California has a methodical, some would say slow, way of counting VBMs turned in on election day as well as provisional and damaged ballots. That'll take much of the next 28 days. They do always finish on time and count every ballot. Before 2014, Republicans always did very well in the first ballots, which are most of the VBMs that come in before election day. Then Republicans would lose ground on election day in 90-95% of the races. And then lose more ground post-election day in 90-95% of the races.

This changed in the primary, as Democrats started to emphasize VBM. Republicans did better on election day than VBM in around 3/4 of the races and improved post-election day in about 3/4. This year, in the general, Republicans improved on VBM in around 40% of all the races. That's a drop from the primary, but not the universal drop you saw before. Since VBM/election day followed a pattern closer to the primary, post-election day may follow the same. Here are the current margins and how much the district changed post-election day. So Doug Ose is winning by 2.8%. If the primary pattern is the same, this is how much the margin will increase or decrease.

CA-7 R+2.8%; R+0.6%
CA-9: D+3.0%; R+2.1%
CA-16: R+1.0%; D+1.1%
CA-24: D+3.2%; R+0.9%
CA-26: D+0.4%; R+1.2%
CA-31: D+2.0%; R+0.3%
CA-52: R+0.6%; D+0.2%

The biggest improvement was a Republican margin increase of 3.2% in CA-10 from 14.7% to 17.9%. In 2012, however, Democrats gained as much as 5.8% after election day. That swing was much larger because ballots were more mixed in the primary than in the 2012 election. CA-7, 9, and 24 are unlikely to change, but still could. CA-16, 26, 31, and 52 are far more likely to flip.
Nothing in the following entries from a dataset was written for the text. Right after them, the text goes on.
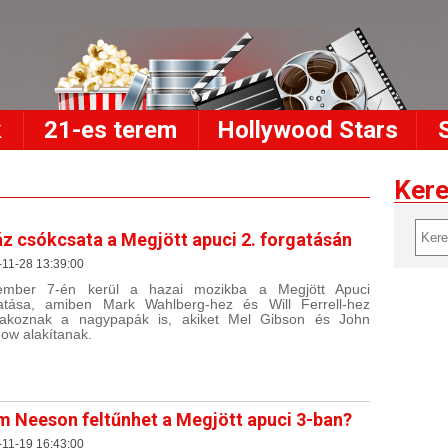
k
21-es terem
Hollywood Stars
Ker
z csókcsata a Megjött apuci 2. forgatásán
11-28 13:39:00
ember 7-én kerül a hazai mozikba a Megjött Apuci
tatása, amiben Mark Wahlberg-hez és Will Ferrell-hez
lakoznak a nagypapák is, akiket Mel Gibson és John
gow alakítanak.
m Neeson feltűnhet a Megjött apuci 3-ban?
11-19 16:43:00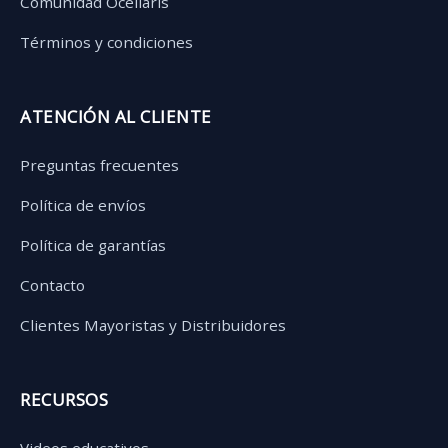
Comunidad Ocellaris
Términos y condiciones
ATENCIÓN AL CLIENTE
Preguntas frecuentes
Política de envíos
Política de garantías
Contacto
Clientes Mayoristas y Distribuidores
RECURSOS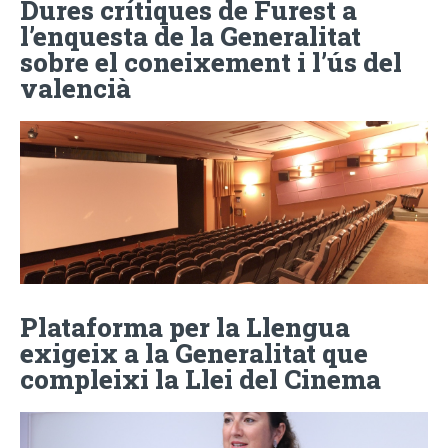
Dures crítiques de Furest a
l’enquesta de la Generalitat
sobre el coneixement i l’ús del
valencià
Plataforma per la Llengua
exigeix a la Generalitat que
compleixi la Llei del Cinema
Most California counties will begin counting today and have a report by the end of the day tomorrow. How long it takes them depends on the number of ballots they have. Some counties are pretty fast and provide updates daily, while others are less frequent. You can find out who has updated their counts each day here. Once the counties report how many unprocessed ballots they have, there'll be a PDF here.

Orange county is very good and they actually counted a bunch of ballots yesterday. I’m tracking a bunch of competitive congressional, state senate, and assembly districts. Of those, the only one that I have that’s entirely within Orange county is AD-65. The Republican had 56.0% of the vote at the end of election day. The 1,745 new ballots gave her 57.8% of the vote. It's only one district on one day but it could be a sign that post-election day counting will be more like the primary.